A primeira vez que ouvi Cidadão Instigado, não gostei. Pronto, falei. Achei estranho, impliquei, ainda mais que já tinha ouvido bastante falar dele, inclusive as qualificações de gênio aplicadas ao Fernando Catatau.

Depois me dei conta que a coisa não era exatamente com ele, mas vinha de antes. O estranhamento e a implicância eram na verdade com toda uma produção musical desta última década. De tudo que eu ouvia, eu gostava do som, dos arranjos, até das vozes, mas não gostava das canções. Achava tudo meio mal ajambrado, como se tivesse sido feito na base do improviso, sem cuidado, sem revisão. Mais de uma vez comentei com minha mulher que essa galera era muito legal, só faltava um compositor de verdade (claro que era uma generalização.
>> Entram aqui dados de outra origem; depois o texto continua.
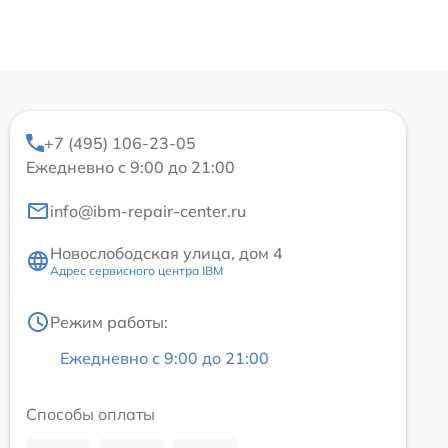
+7 (495) 106-23-05
Ежедневно с 9:00 до 21:00
info@ibm-repair-center.ru
Новослободская улица, дом 4
Адрес сервисного центра IBM
Режим работы:
Ежедневно с 9:00 до 21:00
Способы оплаты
Frases de efeito são assim, ora).

Cidadão Instigado – Escolher pra que, do álbum Uhuuu!

Recuando um pouco

Em 2004, Chico Buarque deu uma entrevista para  Fernando de Barros e Silva, em que afirmou:

Há quem sustente isso: assim como a ópera, a música lírica, foi um fenômeno do século 19, talvez a canção, tal como a conhecemos, seja um fenômeno do século 20. No Brasil, isso é nítido. […] Quando você vê um fenômeno como o rap, talvez seja o sinal mais evidente de que a canção já foi, passou.
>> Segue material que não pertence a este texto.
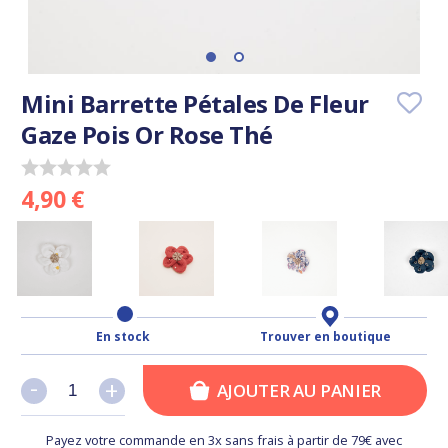
Mini Barrette Pétales De Fleur
Gaze Pois Or Rose Thé
4,90 €
En stock
Trouver en boutique
-
-
+
+
AJOUTER AU PANIER
Payez votre commande en 3x sans frais à partir de 79€ avec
Parece pouco, ainda mais porque ele diz depois: “Tenho muitas dúvidas a respeito. Às vezes acordo com a tendência de acreditar nisso, outras não.” Mas era o Chico Buarque, e era algo que já era ventilado por discussões teóricas anteriores, como ele mesmo diz.  Barros e Silva escreveu um ótimo artigo a partir destas declarações e do álbum Carioca do Chico; Luiz Tatit, também compositor, escreveu o livro O Século da Canção (não a partir da entrevista, mas botando lenha na fogueira); Tom Zé debateu o livro capítulo por capítulo em seu blog, e fez o sensacional álbum Danç-êh-sá, como uma resposta ao Chico – que não tem uma canção formal sequer, mas peças estruturadíssimas. E o pau começou a comer na casa de Noca.
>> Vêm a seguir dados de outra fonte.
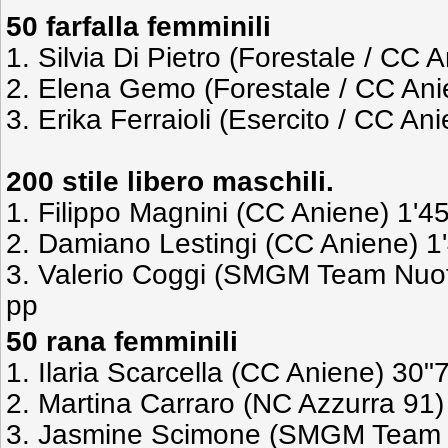
50 farfalla femminili
1. Silvia Di Pietro (Forestale / CC 
2. Elena Gemo (Forestale / CC An
3. Erika Ferraioli (Esercito / CC A
200 stile libero maschili.
1. Filippo Magnini (CC Aniene) 1'4
2. Damiano Lestingi (CC Aniene) 1
3. Valerio Coggi (SMGM Team Nuot
pp
50 rana femminili
1. Ilaria Scarcella (CC Aniene) 30"
2. Martina Carraro (NC Azzurra 91)
3. Jasmine Scimone (SMGM Team 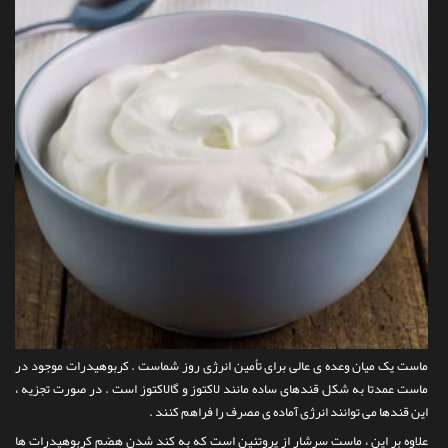
ماست یک میان وعده ی عالی برای تأمین انرژی روز شماست . کربوهیدرات موجود در
ماست عمدتا به شکل قندهای ساده مانند لاکتوز و گالاکتوز است . در صورت تجزیه ،
این قندها می توانند انرژی آماده ی مصرف را فراهم کنند .
علاوه بر این ، ماست سرشار از پروتئین است که به کند شدن هضم کربوهیدرات ها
Para que não se pense que esta é uma conversa somente nacional, lembrei que em 1992 Prince lançou um álbum com um símbolo como título (o mais próximo que dá para chegar com o teclado é O(+> ). Na contra-capa, vinha a listagem de músicas com o título: The jams. Michael Jackson, no ano anterior, já abrira seu álbum Dangerous com a faixa Jam, aliás uma canção redondinha, como muitas do álbum de Prince.

E daí? daí que o Michaelis diz que jam é

1 esmagamento. 2 aperto, acotovelamento, aglomeração de gente. 3 congestionamento (de tráfego). 4 emperramento, desarranjo. 5 situação difícil ou perigosa. 6 estorvo, obstrução.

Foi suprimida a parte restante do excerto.